This is a cross post of a question i posted several months ago here on a different forum.
I am trying to understand how variable importance is calculated from the research papers published on the topic. There are two papers to pull this from. The first is the very math heavy original paper and presentation. The other is the less math more intuitive treatment and much easier to understand.
The key paragraph from the more intuitive explanation is below
The set of variables $Z$ to be conditioned on should contain all variables that are correlated with the current variable of interest $X_j$. In the
varimpfunction,this is assured by the small default value 0.2 of the threshold argument: By default, all variables whose correlation with $X_j$ meets the condition 1 – ($p$-value) > 0.2 are used for conditioning. A larger value of threshold would have the effect that only those variables that are strongly correlated with $Xj$ would be used for conditioning, but would also lower the computational burden.

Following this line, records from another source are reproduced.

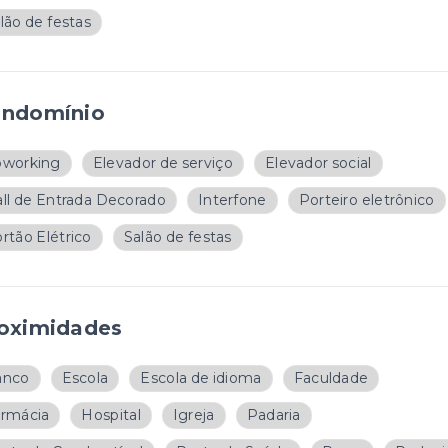
lão de festas
ndomínio
oworking
Elevador de serviço
Elevador social
ll de Entrada Decorado
Interfone
Porteiro eletrônico
rtão Elétrico
Salão de festas
oximidades
anco
Escola
Escola de idioma
Faculdade
rmácia
Hospital
Igreja
Padaria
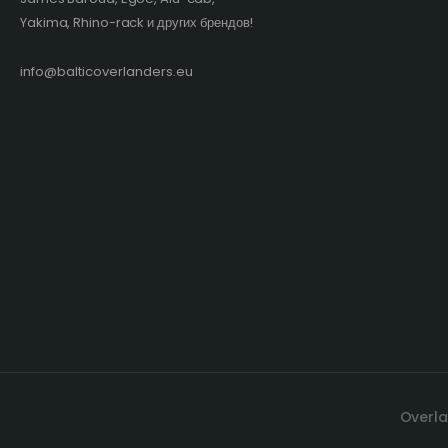
Yakima, Rhino-rack и других брендов!​
info@balticoverlanders.eu
Overla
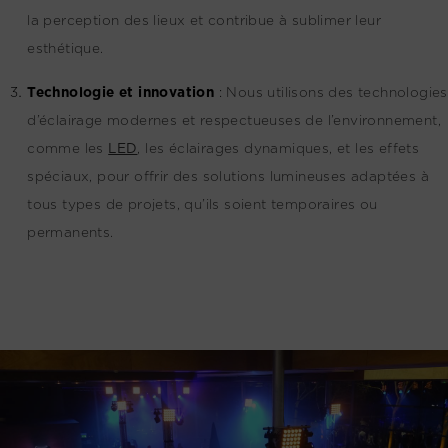
la perception des lieux et contribue à sublimer leur
esthétique.
Technologie et innovation
:
Nous utilisons des technologies
d’éclairage modernes et respectueuses de l’environnement,
comme les
LED
, les éclairages dynamiques, et les effets
spéciaux, pour offrir des solutions lumineuses adaptées à
tous types de projets, qu’ils soient temporaires ou
permanents.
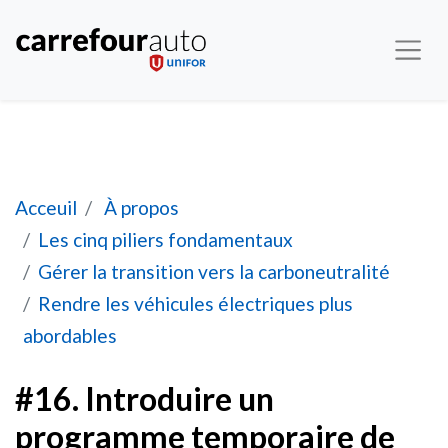
#16. Introduire un programme temporaire de rem
Acceuil
À propos
Les cinq piliers fondamentaux
Gérer la transition vers la carboneutralité
Rendre les véhicules électriques plus
abordables
#16. Introduire un
programme temporaire de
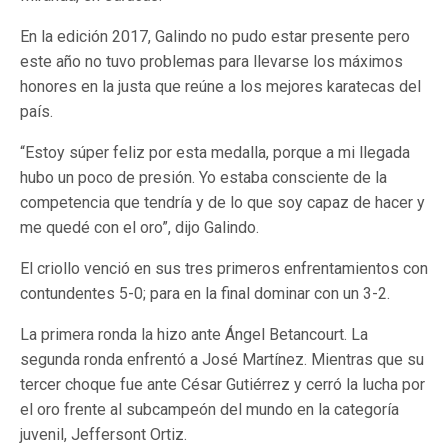
En la edición 2017, Galindo no pudo estar presente pero
este año no tuvo problemas para llevarse los máximos
honores en la justa que reúne a los mejores karatecas del
país.
“Estoy súper feliz por esta medalla, porque a mi llegada
hubo un poco de presión. Yo estaba consciente de la
competencia que tendría y de lo que soy capaz de hacer y
me quedé con el oro”, dijo Galindo.
El criollo venció en sus tres primeros enfrentamientos con
contundentes 5-0; para en la final dominar con un 3-2.
La primera ronda la hizo ante Ángel Betancourt. La
segunda ronda enfrentó a José Martínez. Mientras que su
tercer choque fue ante César Gutiérrez y cerró la lucha por
el oro frente al subcampeón del mundo en la categoría
juvenil, Jeffersont Ortiz.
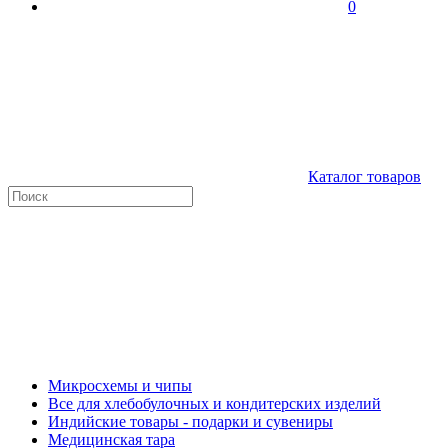
0
Каталог товаров
Микросхемы и чипы
Все для хлебобулочных и кондитерских изделий
Индийские товары - подарки и сувениры
Медицинская тара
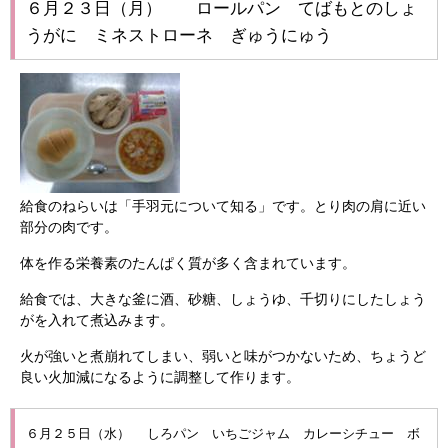
６月２３日（月） ロールパン てばもとのしょ
うがに ミネストローネ ぎゅうにゅう
給食のねらいは「手羽元について知る」です。とり肉の肩に近い
部分の肉です。
体を作る栄養素のたんぱく質が多く含まれています。
給食では、大きな釜に酒、砂糖、しょうゆ、千切りにしたしょう
がを入れて煮込みます。
火が強いと煮崩れてしまい、弱いと味がつかないため、ちょうど
良い火加減になるように調整して作ります。
６月２５日（水）
しろパン いちごジャム カレーシチュー ボ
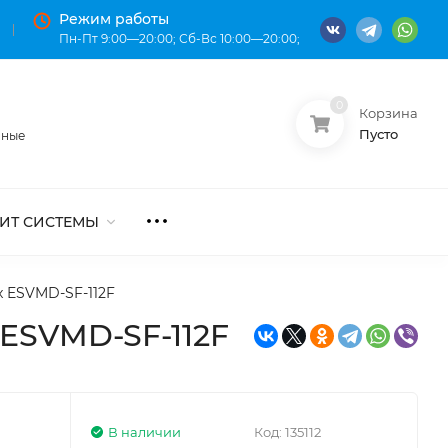
Режим работы
Пн-Пт 9:00—20:00; Сб-Вс 10:00—20:00;
0
Корзина
О нас
Оплата
Пусто
нные
ИТ СИСТЕМЫ
 ESVMD-SF-112F
ESVMD-SF-112F
В наличии
Код:
135112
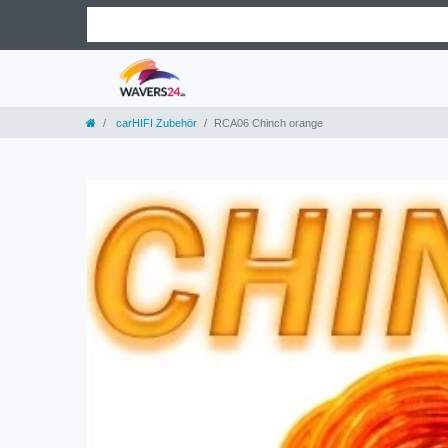
carHIFI Zubehör
RCA06 Chinch orange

The best intuition I have seen from conditional inference trees is this blog post and when I stepped through it, it made instant sense on how the trees work. They stopped short and variable importance 🙂
My understanding and where it all breaks down:
- In each tree compute the oob-prediction accuracy before the permutation
- For all variables Z to be conditioned on: Extract the cutpoints that split this variable in the current tree and create a grid by means of bisecting the sample space in each cutpoint.
- Within this grid permute the values of X j and compute the oob-prediction accuracy after permutation
- The difference between the prediction accuracy before and after the permutation accuracy again gives the importance of X j for one tree
- My question is where does the variable i want to use go within Z. Is Z determined based on if the correlation is above X amount then permutate the attributes together.
- In step 3 what exactly am i permutating within Z? Is this similar to partial correlation?
I think this would make more sense to me if I tried to see Z looks like for a single tree so I ran the code below. Can anyone help?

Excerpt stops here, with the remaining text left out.